◆ **Exercise brief**
Only a number is wanted here: the count of lines in the entries below that contain the word "junio".

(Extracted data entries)
──────
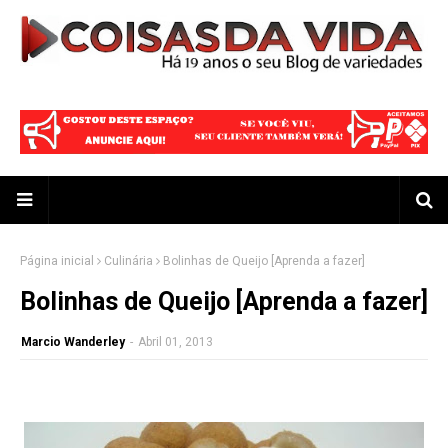
Página inicial
Culinária
Bolinhas de Queijo [Aprenda a fazer]
Bolinhas de Queijo [Aprenda a fazer]
Marcio Wanderley
-
Abril 01, 2013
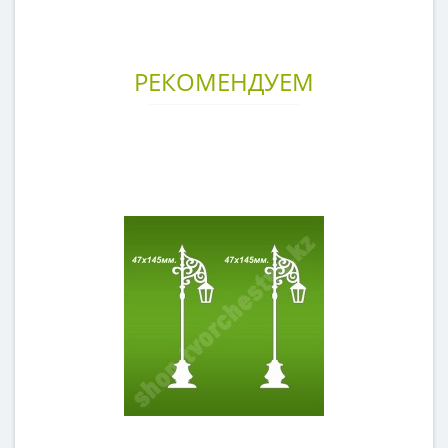
РЕКОМЕНДУЕМ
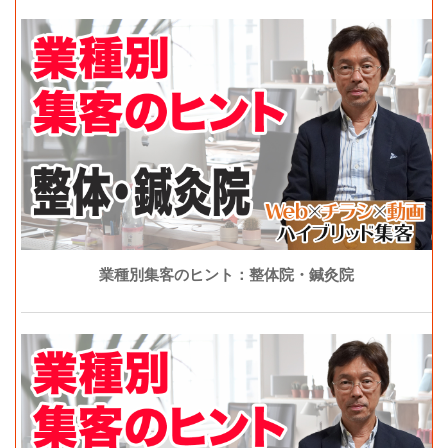
業種別集客のヒント：整体院・鍼灸院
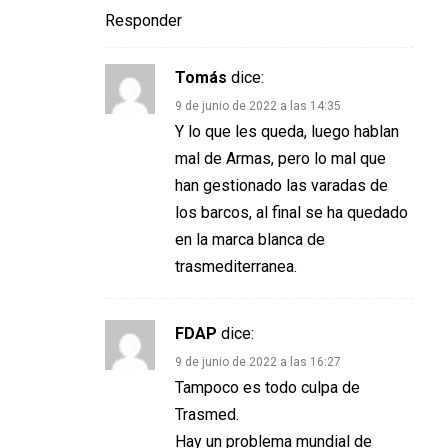
Responder
Tomás
dice:
9 de junio de 2022 a las 14:35
Y lo que les queda, luego hablan
mal de Armas, pero lo mal que
han gestionado las varadas de
los barcos, al final se ha quedado
en la marca blanca de
trasmediterranea.
FDAP
dice:
9 de junio de 2022 a las 16:27
Tampoco es todo culpa de
Trasmed.
Hay un problema mundial de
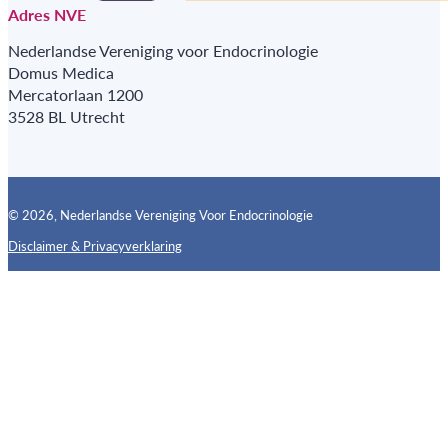
Adres NVE
Nederlandse Vereniging voor Endocrinologie
Domus Medica
Mercatorlaan 1200
3528 BL Utrecht
© 2026, Nederlandse Vereniging Voor Endocrinologie
Disclaimer & Privacyverklaring
Follow us on X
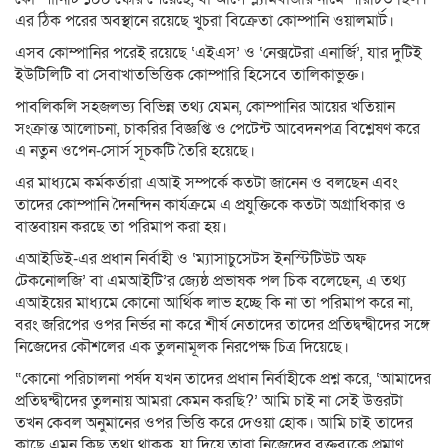
এর ঠিক পরের অবস্থানে রয়েছে খুচরা বিক্রেতা কোম্পানি ওয়ালমার্ট।
এসব কোম্পানির পরেই রয়েছে ‘এইএস’ ও ‘নেক্সটেরা এনার্জি’, যার দুটিই
ইউটিলিটি বা সেবাখাতভিত্তিক কোম্পারি হিসেবে তালিকাভুক্ত।
পাবলিকলি সহজলভ্য বিভিন্ন তথ্য যেমন, কোম্পানির আয়ের খতিয়ান
সংক্রান্ত আলোচনা, চাকরির বিজ্ঞপ্তি ও পেটেন্ট আবেদনপত্র বিশ্লেষণ করে
এ নতুন ওপেন-সোর্স সূচকটি তৈরি হয়েছে।
এর মাধ্যমে কর্মকর্তারা এআই সম্পর্কে কতটা জানেন ও বলছেন এবং
তাদের কোম্পানি দৈনন্দিন কার্যক্রমে এ প্রযুক্তিকে কতটা অগ্রাধিকার ও
বাস্তবায়ন করছে তা পরিমাপ করা হয়।
এআইডিই-এর প্রধান নির্বাহী ও ‘ম্যাসাচুসেটস ইনস্টিটিউট অফ
টেকনোলজি’ বা এমআইটি’র জ্যেষ্ঠ প্রভাষক পল চিক বলেছেন, এ তথ্য
এআইয়ের মাধ্যমে কোনো আর্থিক লাভ হচ্ছে কি না তা পরিমাপ করে না,
বরং জরিপের ওপর নির্ভর না করে শীর্ষ নেতাদের তাদের প্রতিদ্বন্দ্বীদের সঙ্গে
নিজেদের কৌশলের এক তুলনামূলক নিরপেক্ষ চিত্র দিয়েছে।
“কোনো পরিচালনা পর্ষদ যখন তাদের প্রধান নির্বাহীকে প্রশ্ন করে, ‘আমাদের
প্রতিদ্বন্দ্বীদের তুলনায় আমরা কেমন করছি?’ আমি চাই না সেই উত্তরটা
তখন কেবল অনুমানের ওপর ভিত্তি করে দেওয়া হোক। আমি চাই তাদের
কাছে এমন কিছু তথ্য থাকুক, যা দিয়ে তারা নিজেদের বক্তব্যকে প্রমাণ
──────
◆ **Task response**
2